Once a colleague tried to tell me that human life is the most precious commodity on earth, presumably as a result of our ingenuity. “How untrue,” I told him. “If it were the most precious commodity, we would live forever.” He seemed befuddled by this logic, blinking and shaking his head back and forth in amazement. He said something about the human spirit, the human potential. I replied: “Time is greater than the human spirit. It was there before we existed, and it will continue regardless of our presence. And after time ceases there will be nothingness.”

“Very true,” he said. “Yet, we can only live within time.”

“That’s my point,” I returned. It’s simple.

The new chronometer is maintained in gimbals, enclosed in a wooden box, which is enclosed in another wooden box padded with cloth, and then enclosed in another padded wooden box. This is, of course, to protect the chronometer from vibrations and temperature variations. The last box is my contribution to the study, for it will further reduce vibrations and temperature variations, by my count, making the chronometer at least ¾ of a second more accurate over a month’s time. This is considerable.

Otherwise, the new chronometer is the same as the old chronometer.

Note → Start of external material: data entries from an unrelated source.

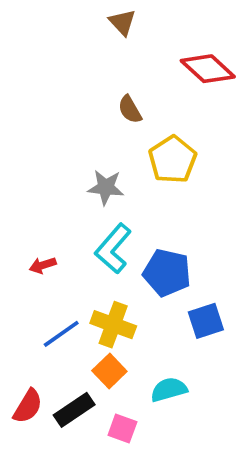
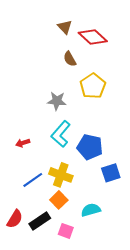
brown triangle: (122, 22) -> (65, 27), moved
red diamond: (208, 69) -> (93, 37), moved

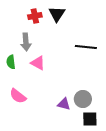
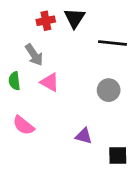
gray arrow: (26, 42) -> (34, 55), turned -30
black line: (86, 47) -> (113, 43), moved
gray circle: (83, 99) -> (109, 90), moved

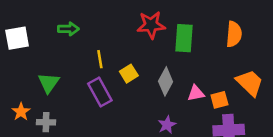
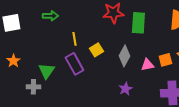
green triangle: (49, 83) -> (46, 71), moved
orange square: (219, 100) -> (165, 60), moved
orange star: (21, 112) -> (13, 61), moved

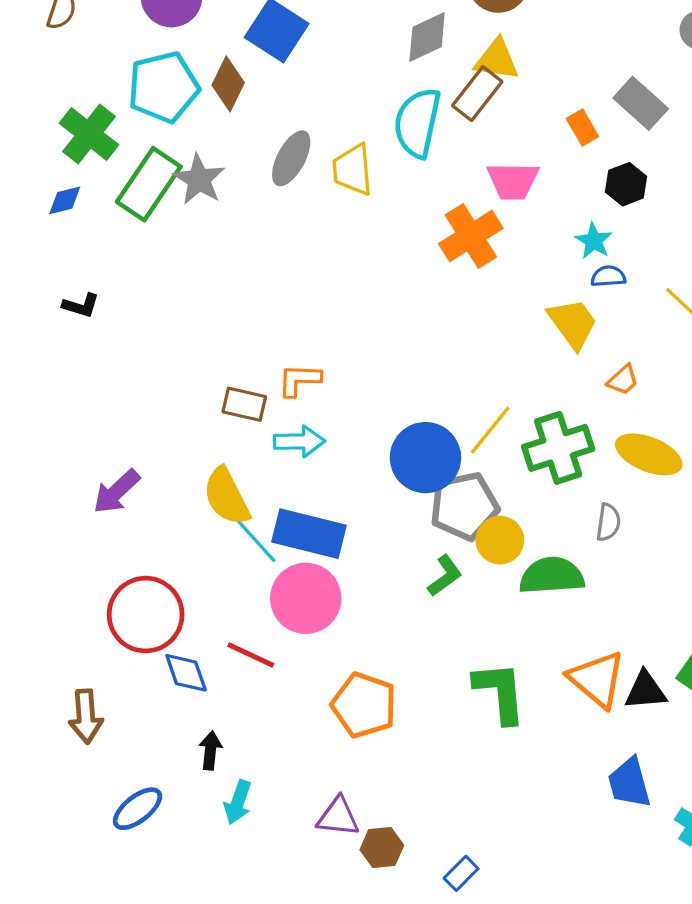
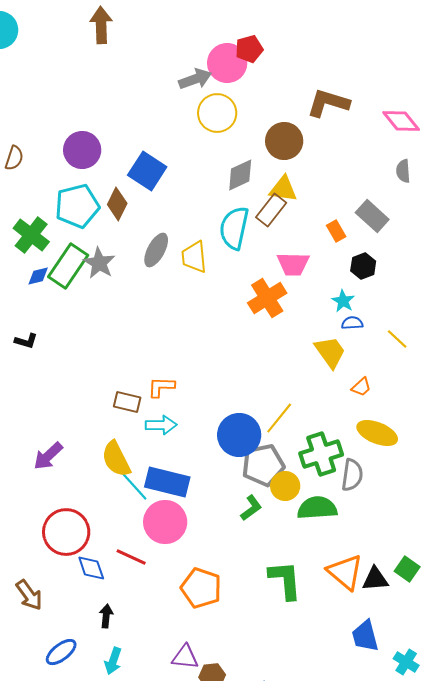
blue diamond: (65, 200) -> (38, 276), moved
green cross: (558, 448) -> (321, 454), moved
gray semicircle: (608, 522) -> (352, 475), size x1.4
brown arrow: (86, 716) -> (29, 595), turned -32
cyan arrow: (238, 802) -> (113, 661), moved

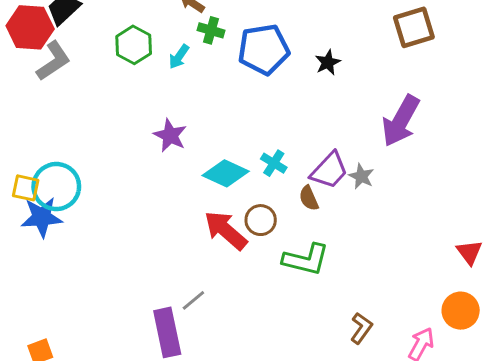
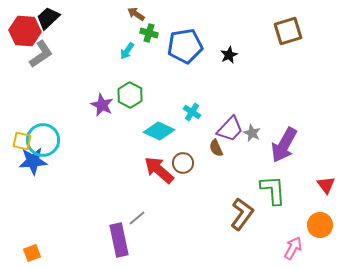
green hexagon: (134, 45) -> (130, 95), moved
purple arrow: (401, 121) -> (284, 145), moved
purple star: (170, 135) -> (102, 105), moved
cyan cross: (274, 163) -> (192, 112), moved
green L-shape: (306, 259) -> (273, 190), moved, turned -108
brown L-shape: (361, 328) -> (242, 214), moved, size x1.5

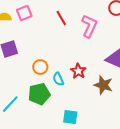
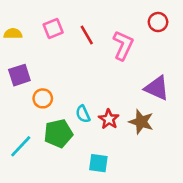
pink square: (24, 13) -> (53, 28), moved
orange circle: (40, 67) -> (43, 98), moved
red star: (78, 71) -> (109, 119), moved

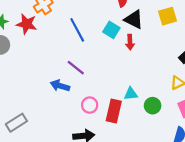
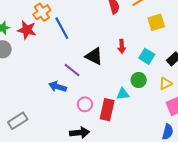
black triangle: (134, 19) -> (94, 56), moved
blue line: (77, 30) -> (62, 28), moved
cyan square: (111, 30) -> (147, 56), moved
green circle: (153, 106) -> (139, 80), moved

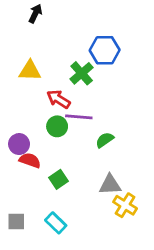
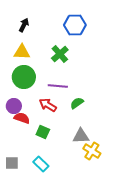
black arrow: (35, 14) -> (24, 25), moved
blue hexagon: (105, 50) -> (75, 25), moved
red arrow: (58, 99) -> (48, 105), moved
green circle: (57, 126) -> (24, 77), moved, size x1.5
green square: (58, 179) -> (43, 132), turned -32

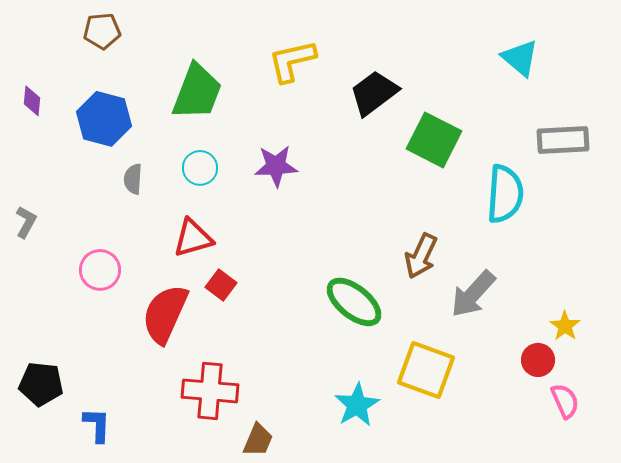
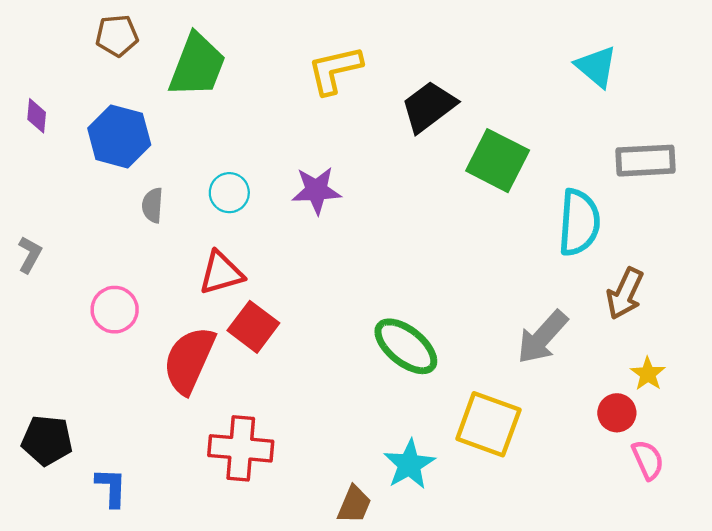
green trapezoid: (197, 92) -> (197, 65), moved
brown arrow: (421, 256) -> (625, 294), moved
red square: (221, 285) -> (253, 327), size x1.4
brown trapezoid: (258, 440) -> (354, 505), moved

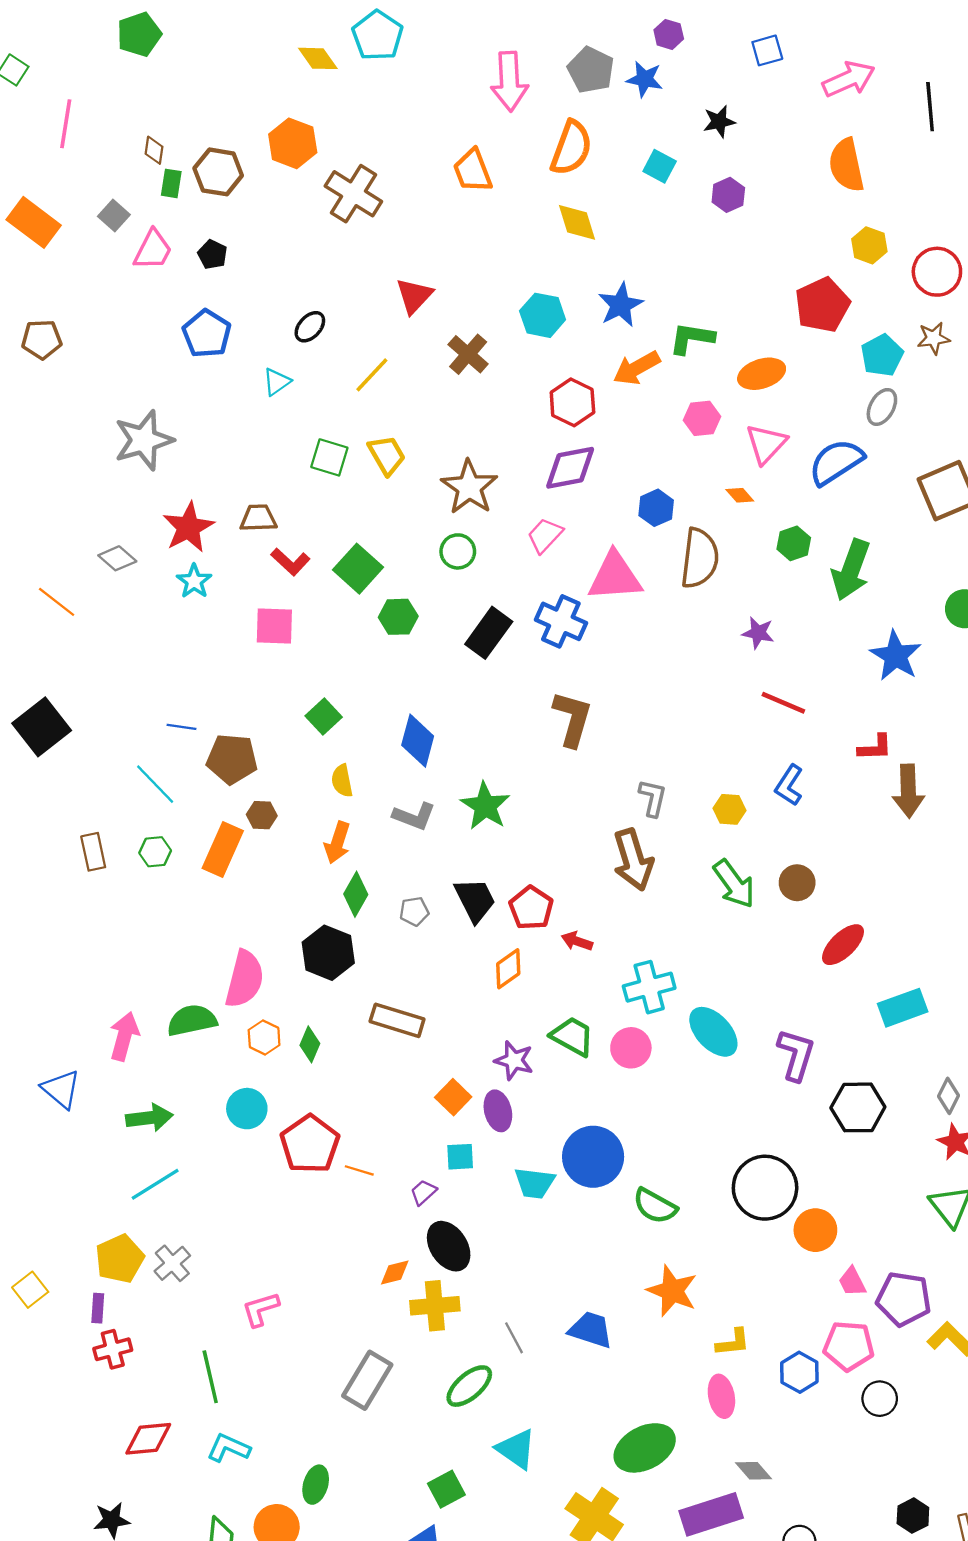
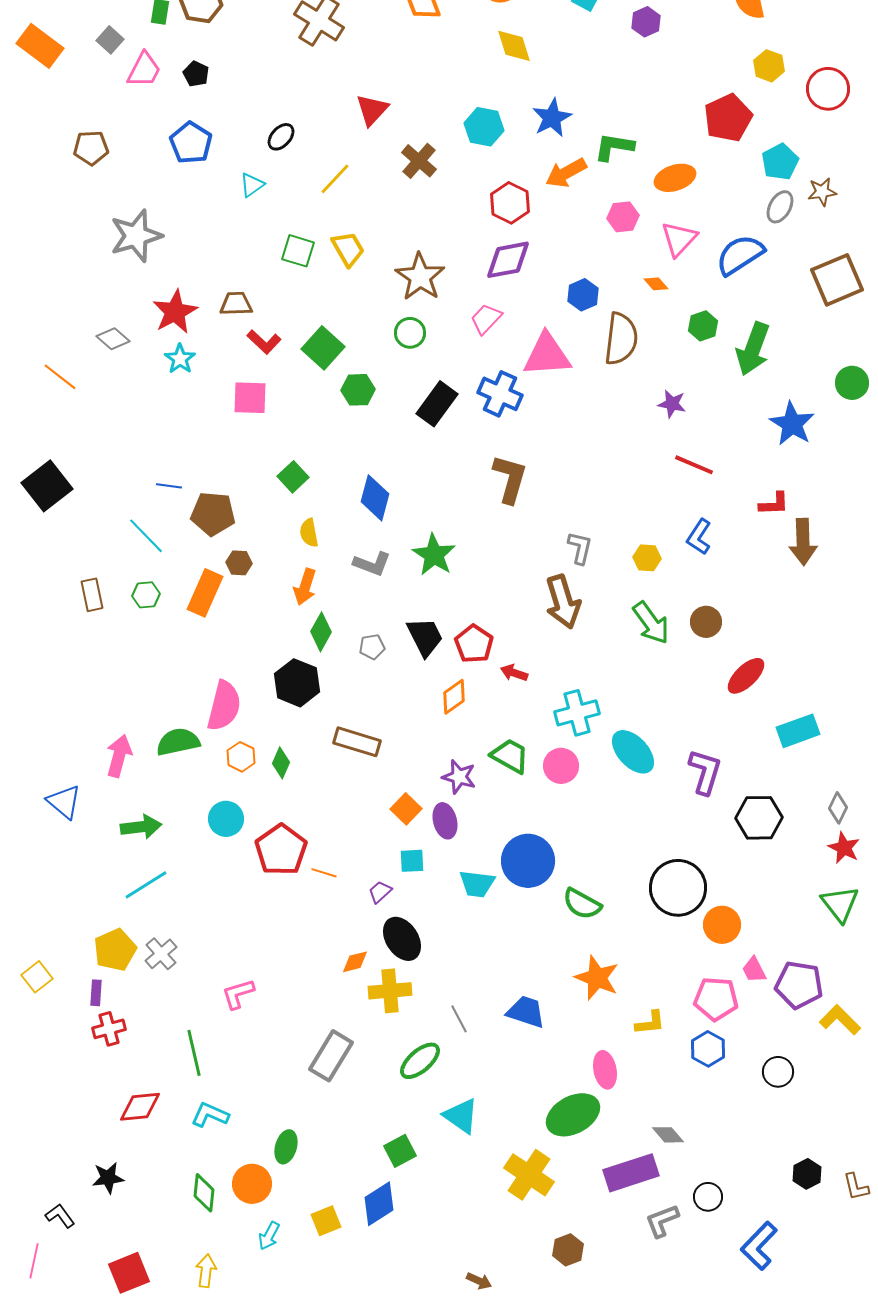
brown star: (934, 338) -> (822, 192), moved
brown pentagon: (42, 339) -> (91, 148), moved
pink pentagon: (849, 1346) -> (716, 999), moved
pink ellipse: (721, 1396) -> (605, 1070), moved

It contains the same variable lever device, the same temperature compensating balance. The super-imposed dials are identical. The fusee is the same. My creation is simply the third box, which allows the chronometer a greater amount of precision. Yet, the tests must be done before the patent, before the notoriety.

I look forward to death, for my colleague is right, this is at least the end of my personal experience of time. I want to see what lies on the other side of the continuum. If only I could experience nothingness myself. Now that would be something.

At exactly eight and O seconds, I wind the chronometer. I drink a bag of liquid protein and sleep for hours. When I drift, I feel time leaving me. Perhaps this is as close as I may get for now.